Yes, that was one of our vocabulary words last week for Year 7. The kids are excited because it is the end of the term and I’m excited about my friend HB coming to visit.
Since she’s flown halfway around the world I figured the least I can do is meet her at the airport. I’ll head out to catch the bus at 6:30 a.m. Then the 8:00 a.m. ferry to Upolu. Then I’ll either take the bus or splurge on the short cab ride from the Mulifanua Wharf to the Faleolo Airport. Both the wharf and airport are over an hour away from Apia, in the middle of pretty much nowhere.
The only thing there is Aggie Grey’s resort, which boasts a golf course and great view of Savaii. It’s also famous here and in New Zealand as the place where the cast and crew of Survivor have been holed up for a couple of months. When Survivor producers waved what is rumored to be over a million USD in front of the resort management they summarily cancelled all pre-existing reservations. Most from Kiwis.
I should arrive at the airport about 9:30 a.m. I’ll peruse the gift shops and perhaps have a bite to eat while waiting for the flight, which is scheduled to arrive at 12:45 p.m. Oh, wait. There are no gift shops or restaurants. It is a small airport. I did hear that sometimes a vendor is there selling hotdogs.
After I say “Afio mai i Samoa!” (Welcome to Samoa) to HB we’ll hop in a cab to head back to the wharf. We could make the 2:00 p.m. boat to Savaii if she clears customs quickly, but small airport doesn’t necessarily equate to speedy airport. I’m assuming we’ll be on the 4:00 p.m. boat. Once on Savaii, just a five minute cab ride to the car rental place. They promised to remain open for us to pick up the car, since they normally close at 4:30. We should get to Heidi’s hotel by 6:00 p.m.
After that, it’s HB’s trip. I have to be at school on Thursday and Friday, but they’ll be short days, over by 12:30 p.m. I’m hoping she’ll join me, since Thursday is sports day and what’s more fun than 250 excited kids doing sack and 3-legged races?

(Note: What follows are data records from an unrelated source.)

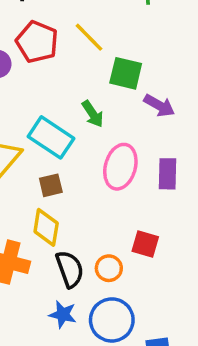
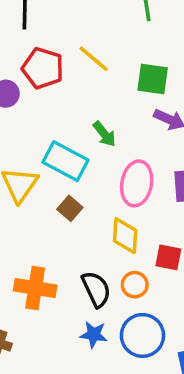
green square: (126, 73) -> (153, 79), moved
brown square: (51, 185) -> (70, 208), turned -30
yellow diamond: (46, 227) -> (125, 236), moved

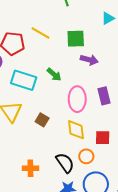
cyan rectangle: (65, 161) -> (24, 80), moved
orange cross: (35, 288) -> (30, 168), size x0.7

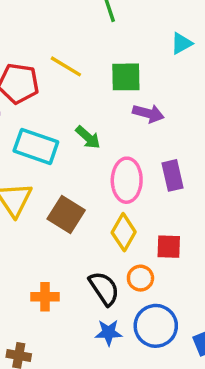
brown square: (42, 120) -> (66, 215), size x1.5
yellow diamond: (76, 130) -> (124, 232), turned 35

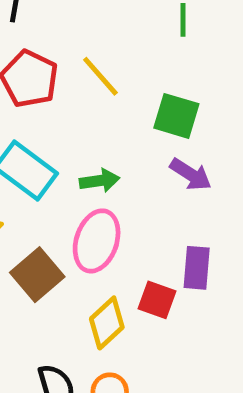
green arrow: (88, 137) -> (100, 181), turned -68
pink ellipse: (127, 180) -> (97, 241), moved
red square: (169, 247) -> (157, 300), moved

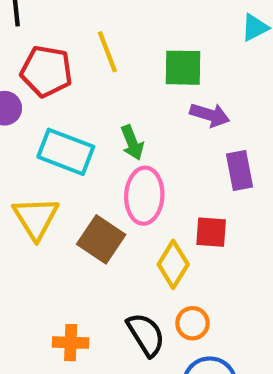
yellow line: (100, 76) -> (107, 52), turned 36
green arrow: (100, 181) -> (132, 143), turned 92
purple rectangle: (197, 268) -> (239, 170), moved

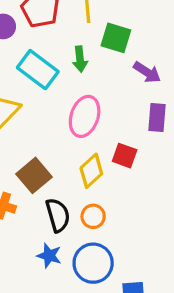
green square: (183, 68) -> (116, 38), moved
green arrow: (132, 143) -> (80, 59), moved
brown square: (101, 239) -> (34, 175), moved

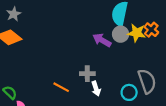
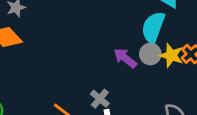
gray cross: (87, 74) -> (100, 99), turned 32

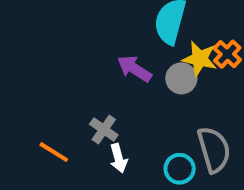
gray circle: (150, 54) -> (181, 78), moved

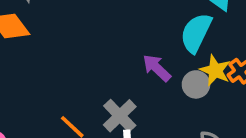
gray cross: (104, 130) -> (120, 116), size x1.4

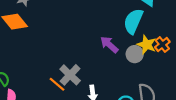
gray cross: (120, 116) -> (70, 75), moved

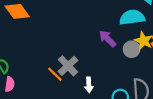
cyan semicircle: (133, 21) -> (132, 17), turned 55

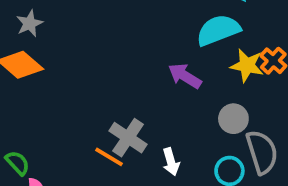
gray circle: (132, 49) -> (233, 119), moved

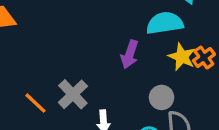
purple arrow: (185, 76) -> (130, 54), turned -116
orange line: (109, 157) -> (36, 103), moved

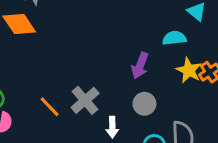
cyan semicircle: (165, 23) -> (174, 38), size x0.7
gray circle: (162, 97) -> (144, 104), moved

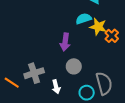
yellow star: (189, 70) -> (98, 27), moved
gray cross: (85, 100) -> (34, 73), turned 36

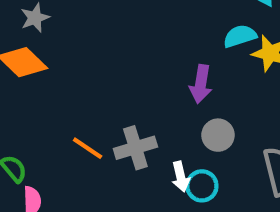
orange line: (12, 83) -> (88, 148), moved
cyan circle: (87, 93) -> (202, 186), moved

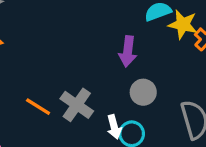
gray cross: (135, 148) -> (77, 105), turned -36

Friday is prize giving. Grades are announced, along with class rankings. Parents attend and ulas, some flower and some candy, are handed out by the parents to the teachers. Some parents also give cash to teachers as a thank you. There are speeches by each teacher. I was told I was expected to make a speech, in Samoan. I showed a copy of what I’d prepared to my boss today and was told I should save it for the end of the year. I’ll bet you $50 I’ll be asked to stand up and speak to everyone in Samoan. I’ll add another $50 to that bet that I’ll be asked to dance for everyone. They have the kids sing and I dance. Samaoans seem to find few things as entertaining as watching a palagi dance. I don’t mind, but please don’t tell HB, because she’ll also likely be asked to dance, too. The only thing better than one dancing palagi is two!
One of the teachers is moving to New Zealand so we’re planning a fiafia (party) to say goodbye after the prize giving. The children have been asked to give gifts, the teachers have collected money to give and we’re all bringing food. Food will be the big event. The principal will make an umu (hot rocks used to cook the food) and roast a pig along with taro, breadfruit and palusami (coconut cream in young taro leaves). There will also be green bananas, chopsuey, potato salad, canned mackerel and egg salad sandwiches. I’m bringing the egg salad sandwiches which are popular here. I was told to make sandwiches out of 4 loaves of bread. I believe the food portion of the program is just for the teachers, but could also be for the parents. 10 teachers, 250 or so kids and if last term is indicative, about 30 parents. In one classroom. It promises to be cozy.
I’m excited to see HB. I’m also excited that she’ll get a taste (literally) of the real Samoa this week. Hmmm, I wonder if I should have a puletasi for her to wear?